▸ **Exercise details**
Both the line containing "Radman Vilenica" and the line containing "neinvazivna rešenja bez opasnosti hirurških" belong to the span. Output exactly that span from the listing below, and nothing outside it.
-*-*-
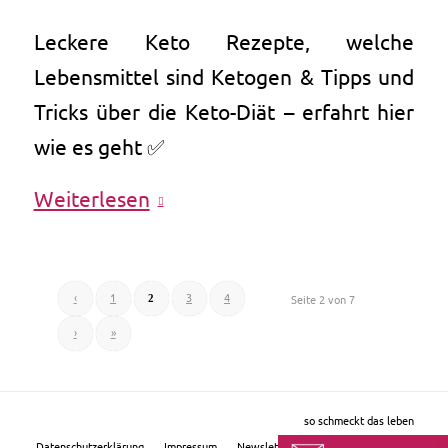
Leckere Keto Rezepte, welche
Lebensmittel sind Ketogen & Tipps und
Tricks über die Keto-Diät – erfahrt hier
wie es geht ✅
Weiterlesen
‹
1
2
3
4
Seite 2 von 7
›
»
so schmeckt das leben
Datenschutzerklärung
Impressum
Newsletter
Suchbegriffe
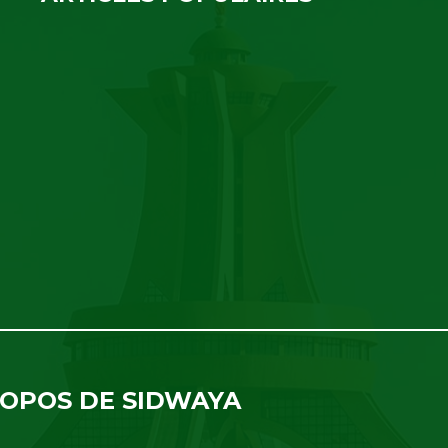
ROPOS DE SIDWAYA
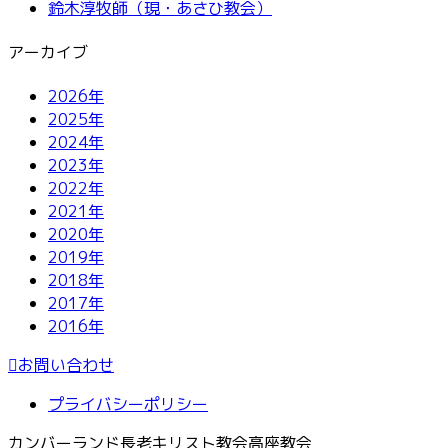
鈴木淳牧師（現・あさひ教会）
アーカイブ
2026年
2025年
2024年
2023年
2022年
2021年
2020年
2019年
2018年
2017年
2016年
お問い合わせ
プライバシーポリシー
カンバーランド長老キリスト教会高座教会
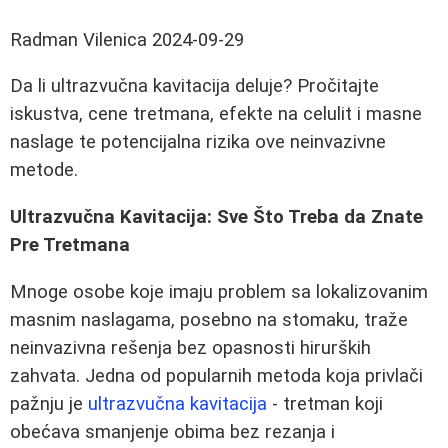
Radman Vilenica
2024-09-29
Da li ultrazvučna kavitacija deluje? Pročitajte
iskustva, cene tretmana, efekte na celulit i masne
naslage te potencijalna rizika ove neinvazivne
metode.
Ultrazvučna Kavitacija: Sve Što Treba da Znate
Pre Tretmana
Mnoge osobe koje imaju problem sa lokalizovanim
masnim naslagama, posebno na stomaku, traže
neinvazivna rešenja bez opasnosti hirurških
zahvata. Jedna od popularnih metoda koja privlači
pažnju je
ultrazvučna kavitacija
- tretman koji
obećava smanjenje obima bez rezanja i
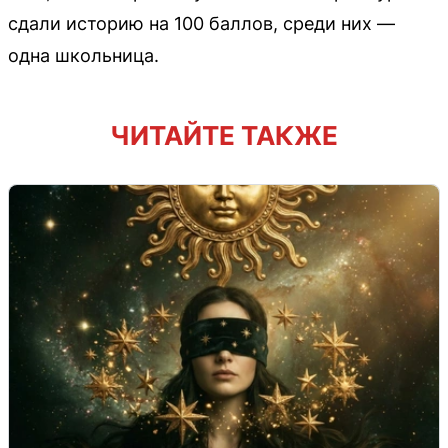
сдали историю на 100 баллов, среди них —
одна школьница.
ЧИТАЙТЕ ТАКЖЕ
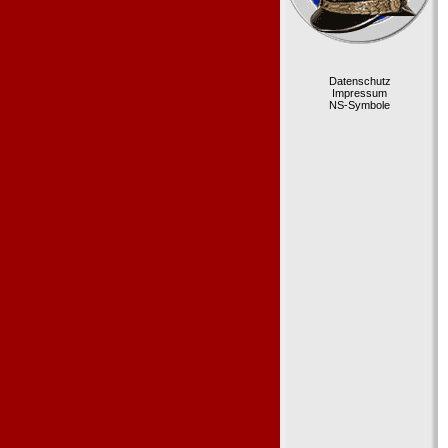
Datenschutz
Impressum
NS-Symbole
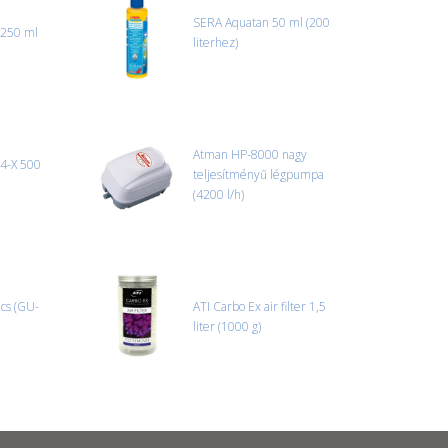
SERA Aquatan 50 ml (200
 250 ml
literhez)
Atman HP-8000 nagy
4-X 500
teljesítményű légpumpa
(4200 l/h)
cs (GU-
ATI Carbo Ex air filter 1,5
liter (1000 g)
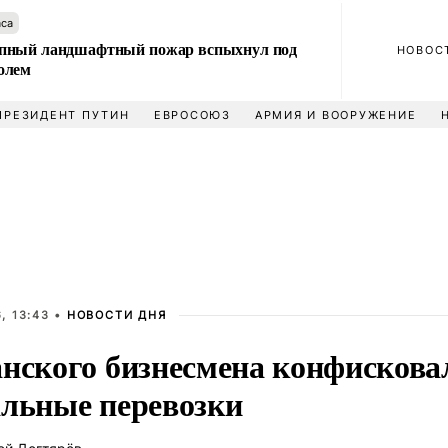
аса
пный ландшафтный пожар вспыхнул под
НОВОС
олем
ПРЕЗИДЕНТ ПУТИН
ЕВРОСОЮЗ
АРМИЯ И ВООРУЖЕНИЕ
, 13:43 •
НОВОСТИ ДНЯ
анского бизнесмена конфискова
альные перевозки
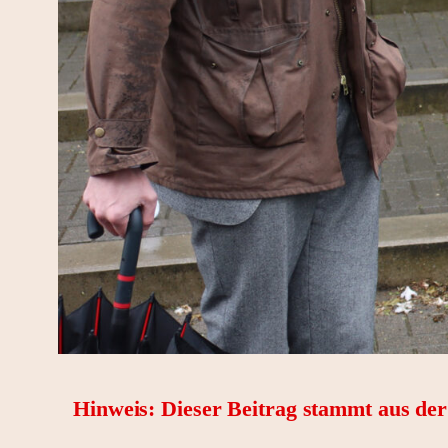
Hinweis: Dieser Beitrag stammt aus de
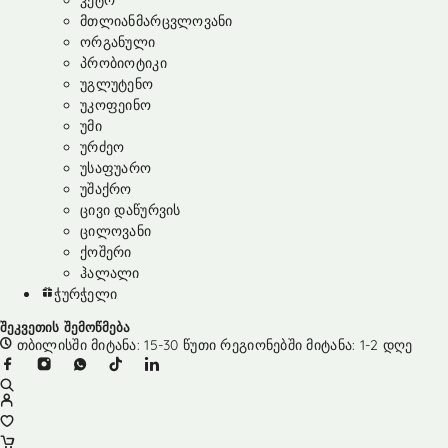
კეტო
მთლიანმარცვლოვანი
ორგანული
პრობიოტიკი
უგლუტენო
უკოფეინო
უმი
ურძეო
უსაფუარო
უშაქრო
ცივი დაწურვის
ცილოვანი
ქოშერი
ჰალალი
ჭურჭელი
შეკვეთის შემოწმება
თბილისში მიტანა: 15-30 წუთი რეგიონებში მიტანა: 1-2 დღე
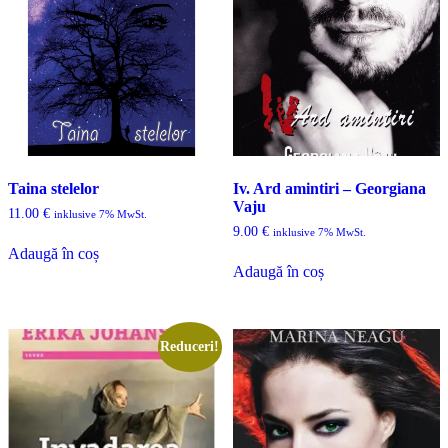
Taina stelelor
Iv. Ard amintiri – Georgiana
Vaju
11.00
€
inklusive 7% MwSt.
9.00
€
inklusive 7% MwSt.
Adaugă în coș
Adaugă în coș
Reduceri!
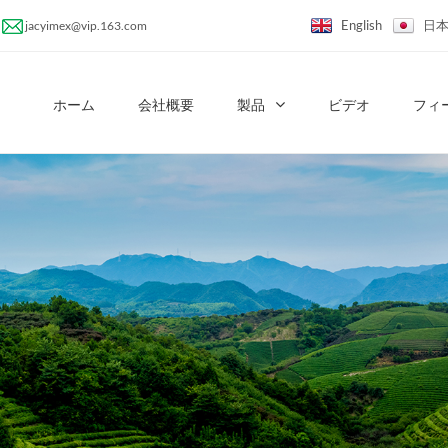
English
日
jacyimex@vip.163.com
ホーム
会社概要
製品
ビデオ
フィ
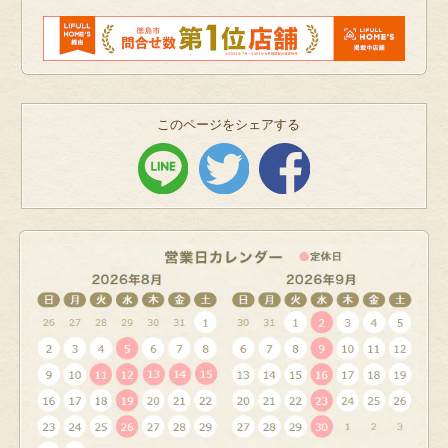
このページをシェアする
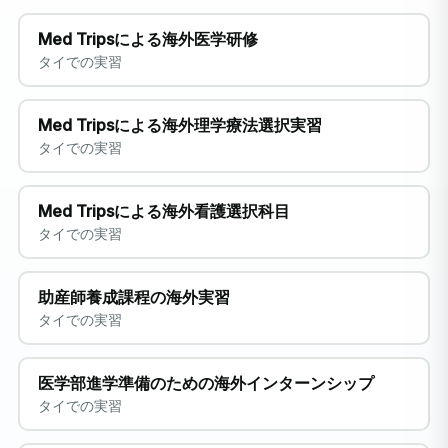
Med Tripsによる海外医学研修
タイでの実習
Med Tripsによる海外理学療法選択実習
タイでの実習
Med Tripsによる海外看護選択科目
タイでの実習
助産師養成課程の海外実習
タイでの実習
医学部進学準備のための海外インターンシップ
タイでの実習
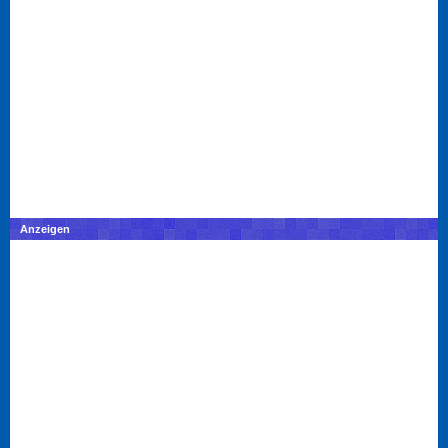
Anzeigen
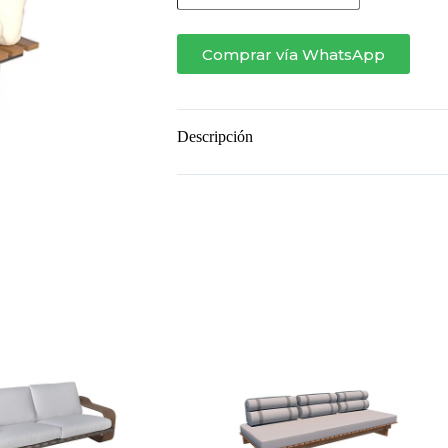
CON
BRAZO
cantidad
Comprar vía WhatsApp
Descripción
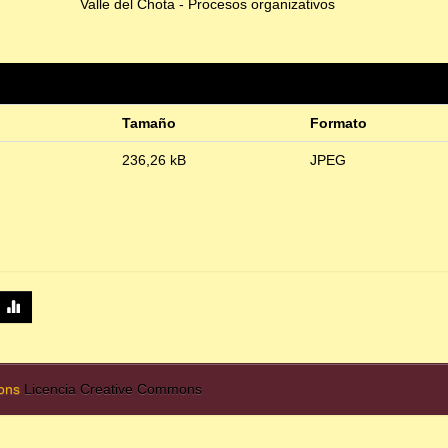
Valle del Chota - Procesos organizativos
Tamaño
Formato
236,26 kB
JPEG
mons
Licencia Creative Commons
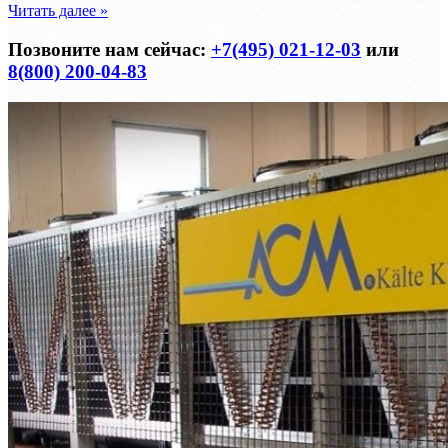
Читать далее »
Позвоните нам сейчас:
+7(495) 021-12-03
или
8(800) 200-04-83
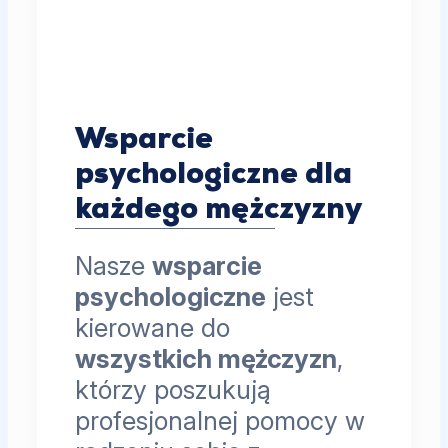
Wsparcie
psychologiczne dla
każdego mężczyzny
Nasze
wsparcie
psychologiczne
jest
kierowane do
wszystkich mężczyzn
,
którzy poszukują
profesjonalnej pomocy w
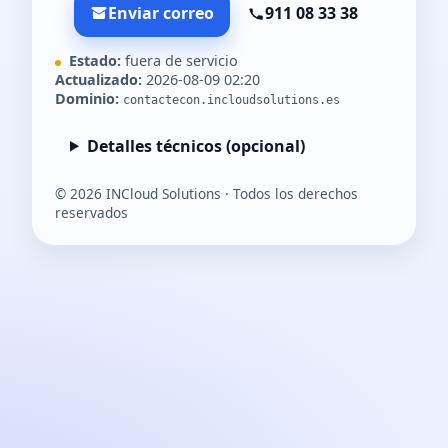
Enviar correo
911 08 33 38
Estado:
fuera de servicio
Actualizado:
2026-08-09 02:20
Dominio:
contactecon.incloudsolutions.es
Detalles técnicos (opcional)
©
2026
INCloud Solutions · Todos los derechos
reservados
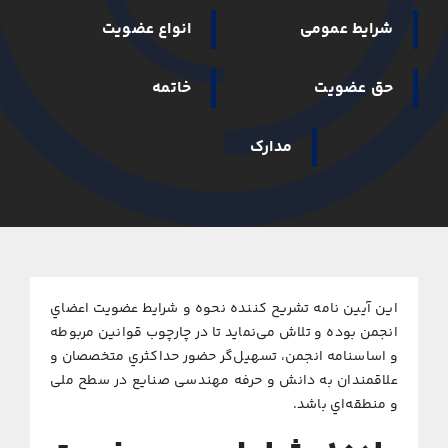
نشریات
شرایط عمومی
انواع عضویت
تماس با ما
حق عضویت
خاتمه
مدارک
اﻳﻦ آﻳﻴﻦ ﻧﺎﻣﻪ ﺗﺸﺮﻳﺢ ﻛﻨﻨﺪه ﻧﺤﻮه و ﺷﺮاﻳﻂ ﻋﻀﻮﻳﺖ اﻋﻀﺎي
اﻧﺠﻤﻦ ﺑﻮده و ﺗﻼش می‌ﻧﻤﺎﻳﺪ ﺗﺎ در ﭼﺎرﭼﻮب ﻗﻮاﻧﻴﻦ ﻣﺮﺑﻮﻃﻪ
و اﺳﺎﺳﻨﺎﻣﻪ اﻧﺠﻤﻦ، ﺗﺴﻬﻴﻞﮔﺮ ﺣﻀﻮر ﺣﺪاﻛﺜﺮي ﻣﺘﺨﺼﺼﺎن و
ﻋﻼﻗﻤﻨﺪان ﺑﻪ داﻧﺶ و ﺣﺮﻓﻪ مهندسی صنایع در ﺳﻄﺢ ملی
و ﻣﻨﻄﻘﻪ‌اي ﺑﺎﺷﺪ.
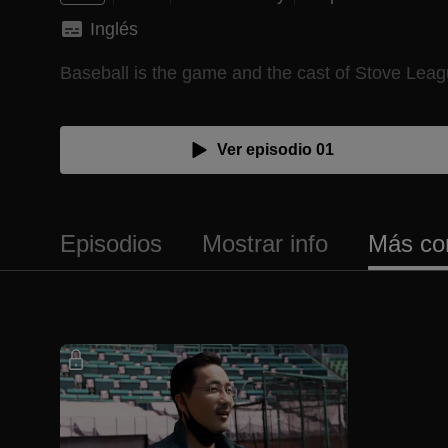
Inglés
Baseball is the game and the cast of Stove Leagu
Ver episodio 01
Episodios
Mostrar info
Más co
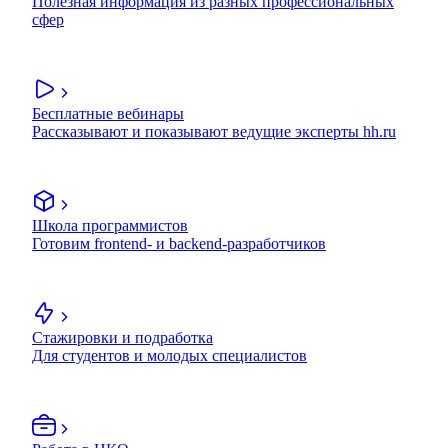
Полезная информация из разных профессиональных
сфер
Бесплатные вебинары
Рассказывают и показывают ведущие эксперты hh.ru
Школа программистов
Готовим frontend- и backend-разработчиков
Стажировки и подработка
Для студентов и молодых специалистов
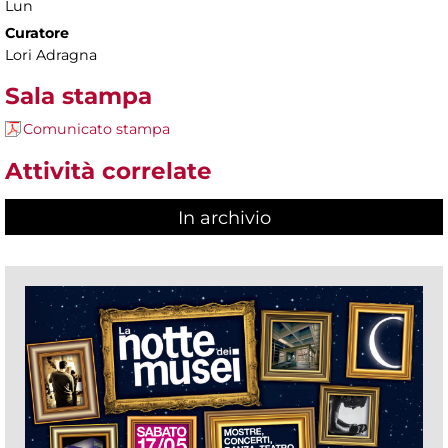
Lun
Curatore
Lori Adragna
Sala stampa
Comunicato stampa
Attività correlate
In archivio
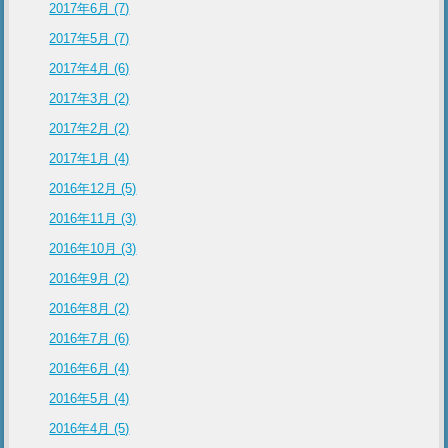
2017年6月 (7)
2017年5月 (7)
2017年4月 (6)
2017年3月 (2)
2017年2月 (2)
2017年1月 (4)
2016年12月 (5)
2016年11月 (3)
2016年10月 (3)
2016年9月 (2)
2016年8月 (2)
2016年7月 (6)
2016年6月 (4)
2016年5月 (4)
2016年4月 (5)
-*-*-
▸ **Solution to the problem**
Radman Vilenica
2024-09-29
Da li ultrazvučna kavitacija deluje? Pročitajte
iskustva, cene tretmana, efekte na celulit i masne
naslage te potencijalna rizika ove neinvazivne
metode.
Ultrazvučna Kavitacija: Sve Što Treba da Znate
Pre Tretmana
Mnoge osobe koje imaju problem sa lokalizovanim
masnim naslagama, posebno na stomaku, traže
neinvazivna rešenja bez opasnosti hirurških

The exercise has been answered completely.